Boron is something new. It is getting a little bit more attention in terms of osteoporosis. By supplementing post-menopausal women with 3 mg per day of boron, urinary calcium excretion is reduced by 44%. Serum concentrations of 17 beta-estradiol, which is the metabolically active form of estrogen will increase! In order to get this  amount of increase in the 17 beta-estradiol, a woman  would have to take about 95% more oral estrogen. But if you take the boron, you can get the body to make the endoginous beta-estradiol. Boron, thus, is capable of producing bone protective estrogenic effect without exposing the body to dangerous levels of exogenous estrogen.

Strontium is a nutrient in the non-radioactive state. There are high concentrations of it in bones and teeth and it gives the bone protein matrix strength. There are areas of the country with high concentrations of strontium in the water and lower incidence of dental cavities. If it helps build stronger teeth; then it can also help produce stronger bones. Multi-vitamins rarely contain strontium, and yet it is contained in whole foods.
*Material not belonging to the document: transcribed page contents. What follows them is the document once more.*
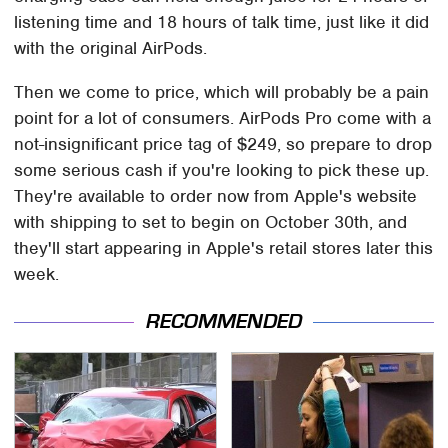
listening time and 18 hours of talk time, just like it did
with the original AirPods.
Then we come to price, which will probably be a pain
point for a lot of consumers. AirPods Pro come with a
not-insignificant price tag of $249, so prepare to drop
some serious cash if you're looking to pick these up.
They're available to order now from Apple's website
with shipping to set to begin on October 30th, and
they'll start appearing in Apple's retail stores later this
week.
RECOMMENDED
Silicon is another one. We don’t normally think about silicon deficiencies because when you are eating a natural or native whole foods diet, the silicon is probably there. Once you start refining the foods, silicon intake starts to drop out. Collagen is the connective tissue that holds us together. We start getting wrinkles when we lose the cross-linking and the normal integrity of the connective tissue.

A vitamin B6 deficient diet fed to rats produces osteoporosis. Vitamin B6 is another co-factor in this enzyme cross-linking and it helps to metabolize homocysteine which is thought to promote osteoporosis. Vitamin B6 is commonly very low in the dietary surveys that have been done by the Department of Agriculture. Here it indicates that 80% of Americans are not consuming their RDA of vitamin B6.

Zinc is also essential for bone formation. It helps with the biochemistry of vitamin D. We have that team effect at work. Serum levels of zinc are low in elderly patients with osteoporosis. Diet surveys find that 68% of adults consume two-thirds of what they need in terms of the RDA. Since a lot of people do not absorb zinc very well. zinc picolinate seems to be transported and absorbed more efficiently.

Osteoporosis is a prime example of degenerative illness. It happens very slowly over 30 or 40 years and then one day a simple fall results in a broken hip. It took 30 or 40 years to incubate that fracture. A whole foods diet and a periodic micronutrient check-up would go a long way toward preventing this silent tragedy.